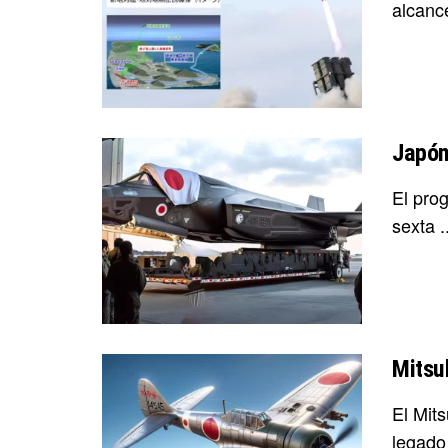
alcance
Japón
El pro
sexta ..
Mitsu
El Mit
legado 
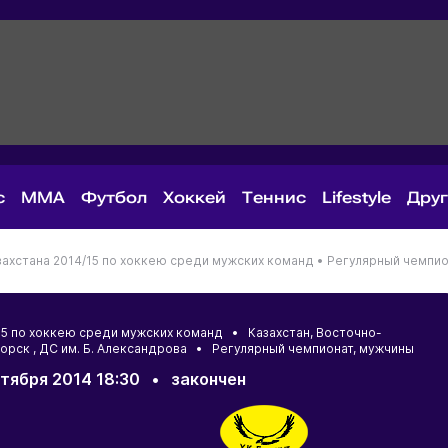
с
MMA
Футбол
Хоккей
Теннис
Lifestyle
Дру
ахстана 2014/15 по хоккею среди мужских команд •
Регулярный чемпио
/15 по хоккею среди мужских команд •
Казахстан
,
Восточно-
горск
, ДС им. Б. Александрова • Регулярный чемпионат, мужчины
тября 2014 18:30
•
закончен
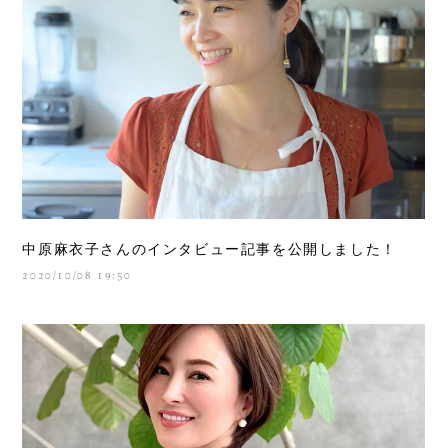
中原麻衣子さんのインタビュー記事を公開しました！
2020/10/08 19:50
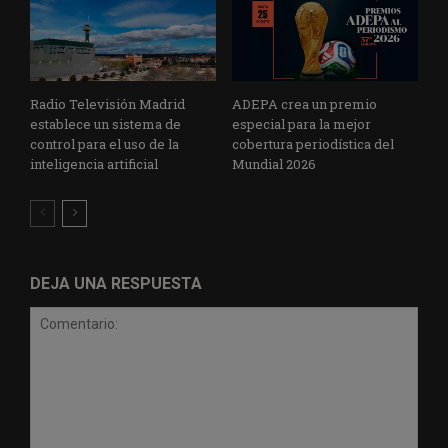
Radio Televisión Madrid
ADEPA crea un premio
establece un sistema de
especial para la mejor
control para el uso de la
cobertura periodística del
inteligencia artificial
Mundial 2026
DEJA UNA RESPUESTA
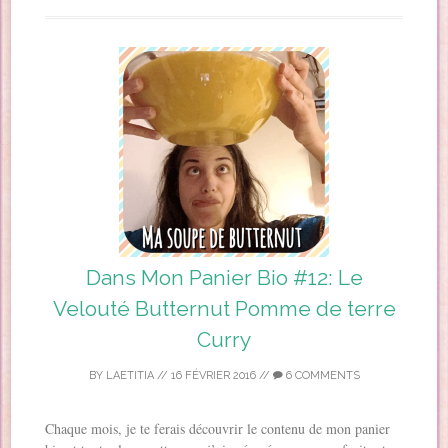
Dans Mon Panier Bio #12: Le
Velouté Butternut Pomme de terre
Curry
BY
LAETITIA
//
16 FÉVRIER 2016
//
6 COMMENTS
Chaque mois, je te ferais découvrir le contenu de mon panier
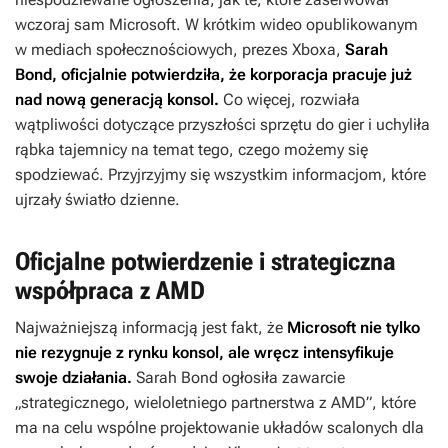
wczoraj sam Microsoft. W krótkim wideo opublikowanym
w mediach społecznościowych, prezes Xboxa,
Sarah
Bond, oficjalnie potwierdziła, że korporacja pracuje już
nad nową generacją konsol.
Co więcej, rozwiała
wątpliwości dotyczące przyszłości sprzętu do gier i uchyliła
rąbka tajemnicy na temat tego, czego możemy się
spodziewać. Przyjrzyjmy się wszystkim informacjom, które
ujrzały światło dzienne.
Oficjalne potwierdzenie i strategiczna
współpraca z AMD
Najważniejszą informacją jest fakt, że
Microsoft nie tylko
nie rezygnuje z rynku konsol, ale wręcz intensyfikuje
swoje działania.
Sarah Bond ogłosiła zawarcie
„strategicznego, wieloletniego partnerstwa z AMD”, które
ma na celu wspólne projektowanie układów scalonych dla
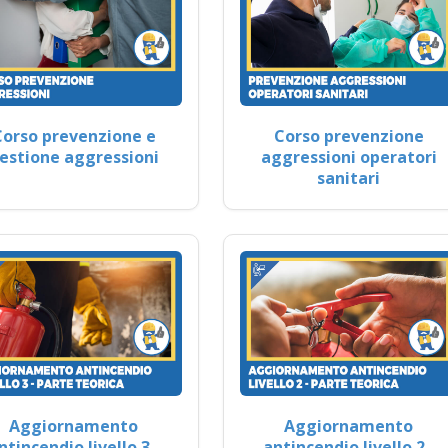
Corso prevenzione e
Corso prevenzione
estione aggressioni
aggressioni operatori
sanitari
Aggiornamento
Aggiornamento
ntincendio livello 3 -
antincendio livello 2 -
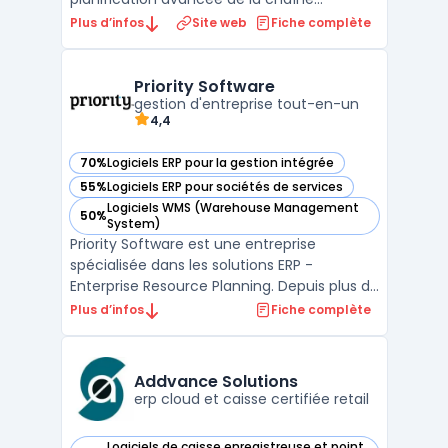
logistique de SAP, intégré au composant
Plus d’infos
Site web
Fiche complète
SAP SCM. Il connecte les données de SAP
ERP pour coordonner la planification de la
demande, de l'approvisionnement et de la
Priority Software
production au sein d'un environnement u ...
gestion d'entreprise tout-en-un
4,4
70%
Logiciels ERP pour la gestion intégrée
— voir Priority Software dans cette catégorie
55%
Logiciels ERP pour sociétés de services
— voir Priority Software dans cette catégorie
Logiciels WMS (Warehouse Management
50%
— voir Priority Software dans cette catégorie
System)
Priority Software est une entreprise
spécialisée dans les solutions ERP -
Enterprise Resource Planning. Depuis plus de
30 ans, elle propose des logiciels de gestion
Plus d’infos
Fiche complète
intégrés adaptés aux besoins de toutes les
tailles d'entreprise. Avec une gamme de
produits complète et innovante, Priority
Addvance Solutions
Software pe ...
erp cloud et caisse certifiée retail
Logiciels de caisse enregistreuse et point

════════════════════

■ **What the exercise asks**
In how many lines of the listing does the word "caisse" appear? Give the number and no other words.

■ **Answer to the exercise**
2